> [Record set]
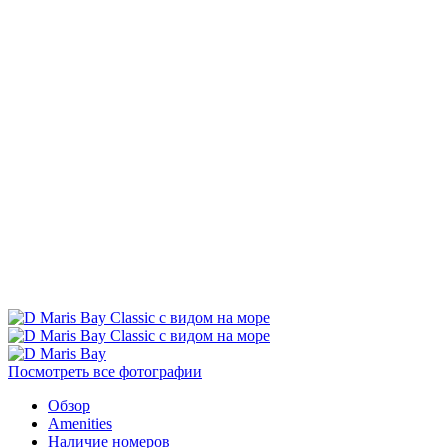
Посмотреть все фотографии
Обзор
Amenities
Наличие номеров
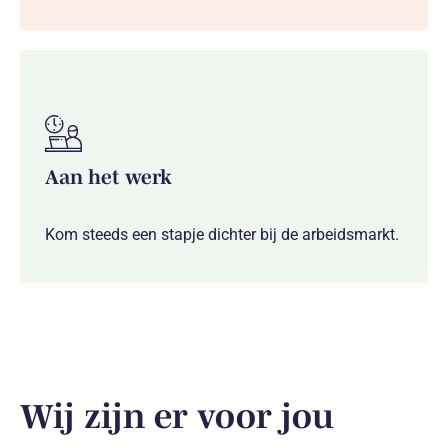
Aan het werk
Kom steeds een stapje dichter bij de arbeidsmarkt.
Wij zijn er voor jou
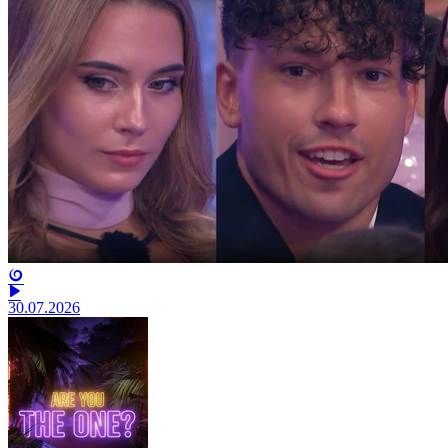
30.07.2026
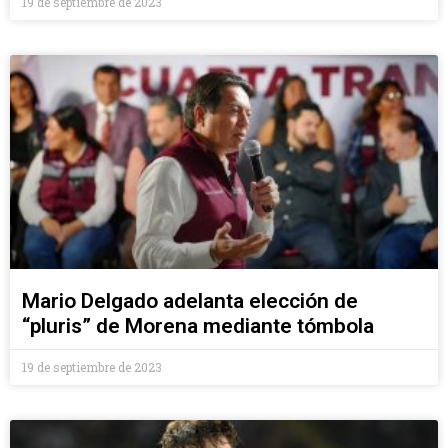
19 de septiembre de 2023
Mario Delgado adelanta elección de
“pluris” de Morena mediante tómbola
19 de septiembre de 2023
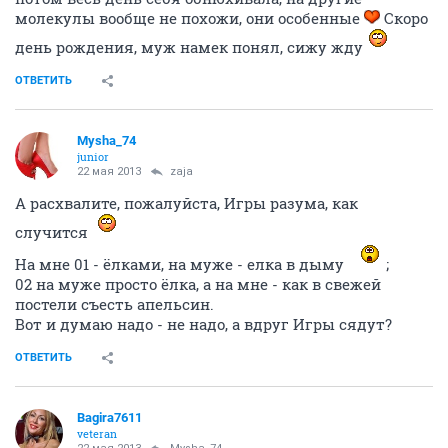
молекулы вообще не похожи, они особенные
Скоро
день рождения, муж намек понял, сижу жду
ОТВЕТИТЬ
Mysha_74
junior
22 мая 2013
zaja
А расхвалите, пожалуйста, Игры разума, как
случится
На мне 01 - ёлками, на муже - елка в дыму
;
02 на муже просто ёлка, а на мне - как в свежей
постели съесть апельсин.
Вот и думаю надо - не надо, а вдруг Игры сядут?
ОТВЕТИТЬ
Bagira7611
veteran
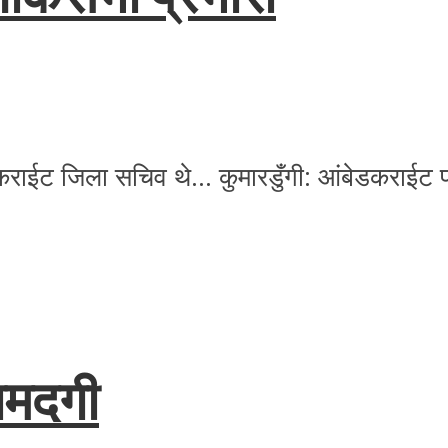
्बेडकराईट जिला सचिव थे… कुमारडुँगी: आंबेडकराईट पा
ामदगी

> [Work request]
None of the pictures should be kept; reproduce all the remaining material exactly.

> [Written response]
Посмотреть все фотографии
Обзор
Amenities
Наличие номеров
Aan het werk
Kom steeds een stapje dichter bij de arbeidsmarkt.
Wij zijn er voor jou
30.07.2026
19 de septiembre de 2023
Mario Delgado adelanta elección de
“pluris” de Morena mediante tómbola
19 de septiembre de 2023
молекулы вообще не похожи, они особенные
Скоро
день рождения, муж намек понял, сижу жду
ОТВЕТИТЬ
Mysha_74
junior
22 мая 2013
zaja
А расхвалите, пожалуйста, Игры разума, как
случится
На мне 01 - ёлками, на муже - елка в дыму
;
02 на муже просто ёлка, а на мне - как в свежей
постели съесть апельсин.
Вот и думаю надо - не надо, а вдруг Игры сядут?
ОТВЕТИТЬ
Bagira7611
veteran
्बेडकराईट जिला सचिव थे… कुमारडुँगी: आंबेडकराईट पा
ामदगी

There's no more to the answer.